The puppet-code command is automatically installed and set up on your primary server by Puppet Enterprise (PE), a component of the provided PE client tools package. Additionally, you can configure the puppet-code on a workstation or agent node, alter the parameters for various users, or configure the system globally.

A JSON file located at the following address contains the global configuration options for systems running *nix and macOS:

/etc/puppetlabs/client-tools/puppet-code.conf

This configuration file includes the following by default:

{
"cacert": "/etc/puppetlabs/puppet/ssl/certs/ca.pem",
"token-file": "~/.puppetlabs/token",
"service-url": "https://<PRIMARY_HOSTNAME>:8170/code-manager"
}

The global configuration settings for Windows computers can be found at: C:\ProgramData\PuppetLabs\client-tools\puppet-code.conf

In the Windows default configuration file, you'll find the following:

{
"cacert": "C:\\ProgramData\\PuppetLabs\\puppet\\etc\\ssl\\certs\\ca.pem",
"token-file": "C:\\Users\\<username>\\.puppetlabs\\token",
"service-url": "https://<PRIMARY_HOSTNAME>:8170/code-manager"
 }

Deploying environments with puppet-code

To start a Code Manager code deployment, use puppet-code deploy. The --all flag or the name of a specific environment must be supplied (to deploy all environments). For example:

puppet-code deploy production
puppet-code deploy --all

The default puppet-code deploy ENVIRONMENT OPTION> command deploys the provided environment(s) and only returns deployment queuing results if no other parameters are specified.

Running puppet-code on Windows

You must provide the complete path to the command when running puppet-code on a Windows workstation, whether it is managed or not. For example:

C:\Program Files\Puppet Labs\Client\bin\puppet code deploy production --wait

Return deployment results (--wait)

Add the --wait flag if you want puppet-code deploy to report the actual deployment event(s) outcomes. If not, the command only delivers deployment queuing information. For example:

puppet-code deploy --all --wait

With the --wait flag, File Sync publishes code to the live code directory and all compilers before returning results after the code has been deployed to the chosen environment(s) by Code Manager.
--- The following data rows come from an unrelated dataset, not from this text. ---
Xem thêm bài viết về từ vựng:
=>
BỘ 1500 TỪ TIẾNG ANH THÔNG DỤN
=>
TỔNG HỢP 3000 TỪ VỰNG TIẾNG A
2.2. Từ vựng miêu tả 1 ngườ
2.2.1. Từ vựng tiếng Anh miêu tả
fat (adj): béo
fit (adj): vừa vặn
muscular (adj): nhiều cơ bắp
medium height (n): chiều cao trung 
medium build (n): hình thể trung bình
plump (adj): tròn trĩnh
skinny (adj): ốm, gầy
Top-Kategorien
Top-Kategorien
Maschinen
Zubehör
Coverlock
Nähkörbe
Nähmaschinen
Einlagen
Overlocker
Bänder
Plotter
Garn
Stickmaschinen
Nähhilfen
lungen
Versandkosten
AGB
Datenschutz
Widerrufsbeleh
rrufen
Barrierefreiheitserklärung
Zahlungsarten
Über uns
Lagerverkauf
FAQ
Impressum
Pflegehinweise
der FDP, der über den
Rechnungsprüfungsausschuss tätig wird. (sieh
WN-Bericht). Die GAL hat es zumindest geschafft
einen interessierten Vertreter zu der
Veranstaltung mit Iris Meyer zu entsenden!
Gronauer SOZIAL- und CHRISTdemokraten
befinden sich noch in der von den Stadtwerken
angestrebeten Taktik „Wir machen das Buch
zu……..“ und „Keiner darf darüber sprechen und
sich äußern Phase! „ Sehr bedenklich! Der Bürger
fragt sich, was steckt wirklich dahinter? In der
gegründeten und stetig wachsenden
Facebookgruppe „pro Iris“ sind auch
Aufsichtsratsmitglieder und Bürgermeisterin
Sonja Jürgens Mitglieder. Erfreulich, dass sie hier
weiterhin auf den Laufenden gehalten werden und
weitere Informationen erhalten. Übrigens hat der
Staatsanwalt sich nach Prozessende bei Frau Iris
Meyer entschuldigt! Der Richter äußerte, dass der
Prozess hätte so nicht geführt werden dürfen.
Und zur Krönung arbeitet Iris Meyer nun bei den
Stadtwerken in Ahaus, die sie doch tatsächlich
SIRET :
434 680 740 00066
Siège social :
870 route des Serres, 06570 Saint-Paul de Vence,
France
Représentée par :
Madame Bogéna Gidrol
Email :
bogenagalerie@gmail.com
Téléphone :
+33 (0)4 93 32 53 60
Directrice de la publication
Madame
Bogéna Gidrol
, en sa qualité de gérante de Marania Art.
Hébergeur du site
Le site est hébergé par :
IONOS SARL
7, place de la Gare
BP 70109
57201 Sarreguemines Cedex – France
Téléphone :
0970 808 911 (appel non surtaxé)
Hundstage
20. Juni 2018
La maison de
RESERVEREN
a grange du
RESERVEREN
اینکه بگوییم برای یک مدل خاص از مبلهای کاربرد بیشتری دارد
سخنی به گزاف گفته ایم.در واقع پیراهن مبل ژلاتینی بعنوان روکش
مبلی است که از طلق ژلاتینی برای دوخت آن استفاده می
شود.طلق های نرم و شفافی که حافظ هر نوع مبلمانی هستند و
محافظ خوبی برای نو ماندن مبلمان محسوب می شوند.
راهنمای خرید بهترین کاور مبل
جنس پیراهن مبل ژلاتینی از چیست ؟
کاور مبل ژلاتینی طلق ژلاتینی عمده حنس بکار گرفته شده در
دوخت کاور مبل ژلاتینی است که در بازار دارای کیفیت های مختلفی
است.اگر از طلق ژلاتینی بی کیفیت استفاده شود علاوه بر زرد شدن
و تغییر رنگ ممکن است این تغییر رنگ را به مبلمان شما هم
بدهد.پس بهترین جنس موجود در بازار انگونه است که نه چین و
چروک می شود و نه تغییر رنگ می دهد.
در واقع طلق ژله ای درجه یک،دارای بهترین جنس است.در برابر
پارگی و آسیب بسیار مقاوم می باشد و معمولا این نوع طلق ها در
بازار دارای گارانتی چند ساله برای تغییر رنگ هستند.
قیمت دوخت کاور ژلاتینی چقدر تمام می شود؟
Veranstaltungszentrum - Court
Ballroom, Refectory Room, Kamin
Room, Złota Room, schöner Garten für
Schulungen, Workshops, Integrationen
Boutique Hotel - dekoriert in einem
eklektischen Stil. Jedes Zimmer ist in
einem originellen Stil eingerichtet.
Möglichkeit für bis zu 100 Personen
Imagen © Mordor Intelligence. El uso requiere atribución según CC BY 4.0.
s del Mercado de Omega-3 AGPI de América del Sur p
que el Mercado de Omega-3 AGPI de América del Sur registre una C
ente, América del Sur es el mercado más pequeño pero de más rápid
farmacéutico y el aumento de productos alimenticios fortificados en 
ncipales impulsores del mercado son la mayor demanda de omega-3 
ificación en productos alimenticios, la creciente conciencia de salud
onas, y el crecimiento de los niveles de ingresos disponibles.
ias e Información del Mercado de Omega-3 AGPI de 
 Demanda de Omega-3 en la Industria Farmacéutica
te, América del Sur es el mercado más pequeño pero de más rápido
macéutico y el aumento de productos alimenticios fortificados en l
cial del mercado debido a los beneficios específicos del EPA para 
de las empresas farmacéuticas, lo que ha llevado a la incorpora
The deployment signature, the commit SHA from the control repo used to deploy the environment, is included in the resulting message. The report also contains two additional SHAs, proving that file sync is aware that the environment has just been moved to the code staging directory.

Advanced puppet-code configuration

The puppet-code command can be set up on agent nodes, workstations not under PE management, and for specific users (on any machine).
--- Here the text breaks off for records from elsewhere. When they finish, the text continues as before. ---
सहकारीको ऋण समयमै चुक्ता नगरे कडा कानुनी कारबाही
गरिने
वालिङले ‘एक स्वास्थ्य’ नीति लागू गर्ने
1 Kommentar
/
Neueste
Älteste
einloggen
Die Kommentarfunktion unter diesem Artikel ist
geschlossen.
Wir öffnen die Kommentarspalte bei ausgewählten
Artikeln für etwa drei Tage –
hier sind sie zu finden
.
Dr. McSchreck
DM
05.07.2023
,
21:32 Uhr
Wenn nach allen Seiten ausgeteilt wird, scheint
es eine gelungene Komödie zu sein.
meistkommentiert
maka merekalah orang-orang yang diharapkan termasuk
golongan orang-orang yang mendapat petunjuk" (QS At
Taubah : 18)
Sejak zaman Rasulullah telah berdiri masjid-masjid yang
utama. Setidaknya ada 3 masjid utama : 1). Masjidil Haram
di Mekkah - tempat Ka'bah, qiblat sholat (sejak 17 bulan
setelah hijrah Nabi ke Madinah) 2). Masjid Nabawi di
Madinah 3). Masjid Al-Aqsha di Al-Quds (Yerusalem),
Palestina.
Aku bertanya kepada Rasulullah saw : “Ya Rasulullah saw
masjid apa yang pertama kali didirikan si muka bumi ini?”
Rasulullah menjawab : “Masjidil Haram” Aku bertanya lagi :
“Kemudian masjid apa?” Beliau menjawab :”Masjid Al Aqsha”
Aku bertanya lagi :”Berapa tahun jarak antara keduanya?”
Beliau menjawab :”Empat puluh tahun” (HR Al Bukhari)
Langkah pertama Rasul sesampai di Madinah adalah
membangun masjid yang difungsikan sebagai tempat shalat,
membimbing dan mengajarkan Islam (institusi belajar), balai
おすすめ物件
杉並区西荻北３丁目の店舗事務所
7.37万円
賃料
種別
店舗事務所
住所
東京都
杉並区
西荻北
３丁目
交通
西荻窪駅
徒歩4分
Configure puppet-code on agents and workstations

Install the client tools package and set up the puppet-code on the computer in question if you want to use puppet-code on an agent node or a workstation that PE does not manage.

• Make a configuration file called puppet-code.conf in the client tools directory on the agent node or workstation.
  • The default client tools directory for Linux and Mac OS X systems is /etc/puppetlabs/client-tools.
  • The default client tool directory for Windows is C:\ProgramData\PuppetLabs\client-tools.
• Edit the puppet-code.conf file as necessary to change the cacert, token-file, and service-url settings if PE is not managing this machine. These have to be formatted correctly in JSON.
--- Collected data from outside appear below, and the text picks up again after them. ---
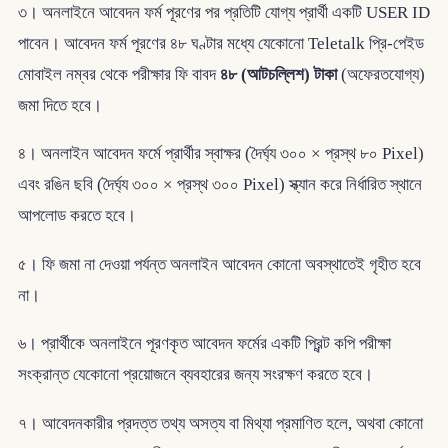
৩। অনলাইনে আবেদন ফর্ম পূরণের পর প্রতিটি যোগ্য প্রার্থী একটি USER ID
পাবেন। আবেদন ফর্ম পূরণের ৪৮ ঘণ্টার মধ্যে যেকোনো Teletalk প্রি-পেইড
মোবাইল নম্বর থেকে পরীক্ষার ফি বাবদ
৪৮ (আটচল্লিশ) টাকা
(অফেরতযোগ্য)
জমা দিতে হবে।
৪। অনলাইন আবেদন ফর্মে প্রার্থীর স্বাক্ষর (দৈর্ঘ্য ৩০০ × প্রস্থ ৮০ Pixel)
এবং রঙিন ছবি (দৈর্ঘ্য ৩০০ × প্রস্থ ৩০০ Pixel) স্ক্যান করে নির্ধারিত স্থানে
আপলোড করতে হবে।
৫। ফি জমা না দেওয়া পর্যন্ত অনলাইন আবেদন কোনো অবস্থাতেই গৃহীত হবে
না।
৬। প্রার্থীকে অনলাইনে পূরণকৃত আবেদন ফর্মের একটি প্রিন্ট কপি পরীক্ষা
সংক্রান্ত যেকোনো প্রয়োজনে ব্যবহারের জন্য সংরক্ষণ করতে হবে।
৭। আবেদনকারীর প্রদত্ত তথ্য অসত্য বা মিথ্যা প্রমাণিত হলে, অথবা কোনো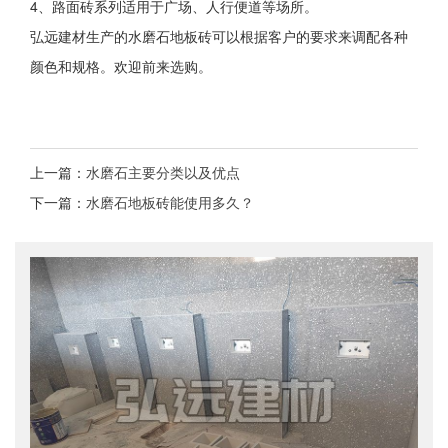
4、路面砖系列适用于广场、人行便道等场所。
弘远建材生产的水磨石地板砖可以根据客户的要求来调配各种
颜色和规格。欢迎前来选购。
上一篇：
水磨石主要分类以及优点
下一篇：
水磨石地板砖能使用多久？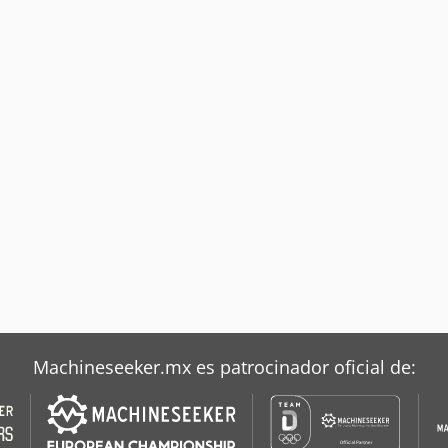
Machineseeker.mx es patrocinador oficial de: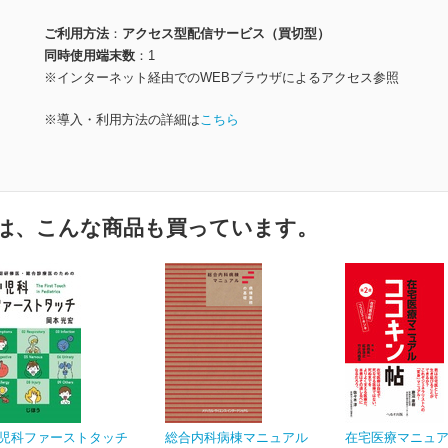
ご利用方法
アクセス型配信サービス（買切型）
同時使用端末数
1
※インターネット経由でのWEBブラウザによるアクセス参照
※導入・利用方法の詳細は
こちら
は、こんな商品も買っています。
児科ファーストタッチ
総合内科病棟マニュアル
在宅医療マニュア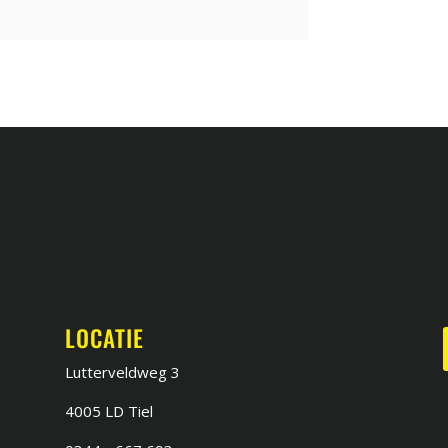
LOCATIE
r
Lutterveldweg 3
4005 LD Tiel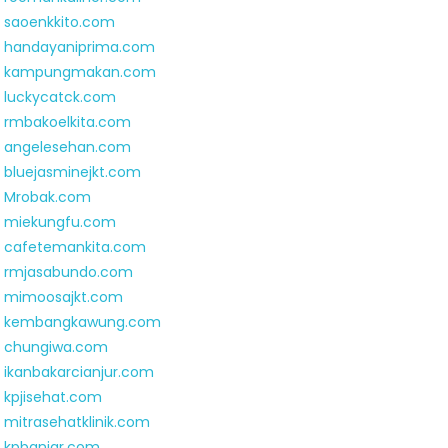
saoenkkito.com
handayaniprima.com
kampungmakan.com
luckycatck.com
rmbakoelkita.com
angelesehan.com
bluejasminejkt.com
Mrobak.com
miekungfu.com
cafetemankita.com
rmjasabundo.com
mimoosajkt.com
kembangkawung.com
chungiwa.com
ikanbakarcianjur.com
kpjisehat.com
mitrasehatklinik.com
kpbanjar.com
Configure puppet-code for different users

You can set up the puppet-code settings for specific users on any system.

• In the client tools directory for the user, create a puppet-code.conf file.
  • Put the file in the user's /.puppetlabs/client-tools/ directory on Linux or Mac OS X platforms.
  • Put the file in the default user configuration file directory for Windows computers at C:\Users\<username>\.puppetlabs\ssl\certs\ca.pem.
• Customize the cacert, token-file, and service-url settings in the user's puppet-code.conf file. These have to be formatted correctly in JSON.

puppet-code command

Options, actions, and deploy action options are all accepted by the puppet-code command. Change the puppet-code command using the format shown below:

puppet-code [GLOBAL_OPTIONS] <ACTION> [ACTION_OPTIONS]

These global settings are supported by the puppet-code command.

Global puppet-code options

These global options are supported by puppet-code.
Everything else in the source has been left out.